Barrett and Kavanaugh also seemed to coalesce around the idea that Trump’s tariff power was a “common sense” interpretation of Congress' emergencies law, which indisputably gives a president authority to cut off trade entirely if necessary.

"Why would a rational Congress say: 'Yeah, we're going to give the president the power to shut down trade ... but can't do a 1% tariff? That doesn't seem to have a lot of common sense behind it," Kavanaugh said.

"The court has repeatedly said a tariff on foreign imports is an exercise of the commerce power, not of the taxation power,” Kavanaugh said.

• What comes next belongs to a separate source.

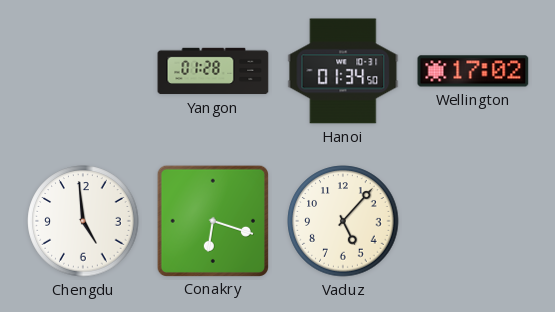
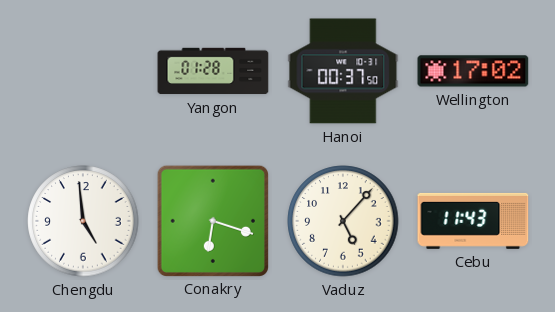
Hanoi: 01:34 -> 00:37
Cebu: none -> 11:43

Barrett pressed Oregon Solicitor General Benjamin Gutman, representing the states, on the same point: "Doesn't it seem like it would make sense that Congress would want the President to use something that was less, you know, weaker medicine than completely shutting down trade as leverage to try to get a foreign nation to do something?"

All told, after nearly three hours of arguments, few of the justices seemed interested in deeply probing the practical implications of striking down Trump’s tariffs -- perhaps a sign that few justices considered it a likely outcome.

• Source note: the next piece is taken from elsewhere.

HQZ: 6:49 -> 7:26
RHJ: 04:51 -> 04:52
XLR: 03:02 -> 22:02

"It seems to me like it could be a mess," observed Barrett succinctly.

Many legal experts said, despite early skepticism from the justices towards Trump’s broad assertion of tariff power, the case remains a toss-up, largely because of mixed signals from the president's three appointees

"The fundamentals are still working against the Trump administration," said Isgur. "This is a court that believes in separation of powers and the structural constitution, and the government’s theory of the case is an aggressive expansion of presidential power at the expense of Congress.”

The court's three liberal justices -- Sonia Sotomayor, Elena Kagan, and Ketanji Brown Jackson -- voiced the strongest skepticism of Trump's tariffs. Conservative Justices Clarence Thomas and Samuel Alito signaled views mostly sympathetic to the president.  

Blackman feels more certain about the outcome, after closely watching Gorsuch, Kavanaugh, and Barrett.

"This case is close, but I think that ultimately the tariffs are upheld," he wrote.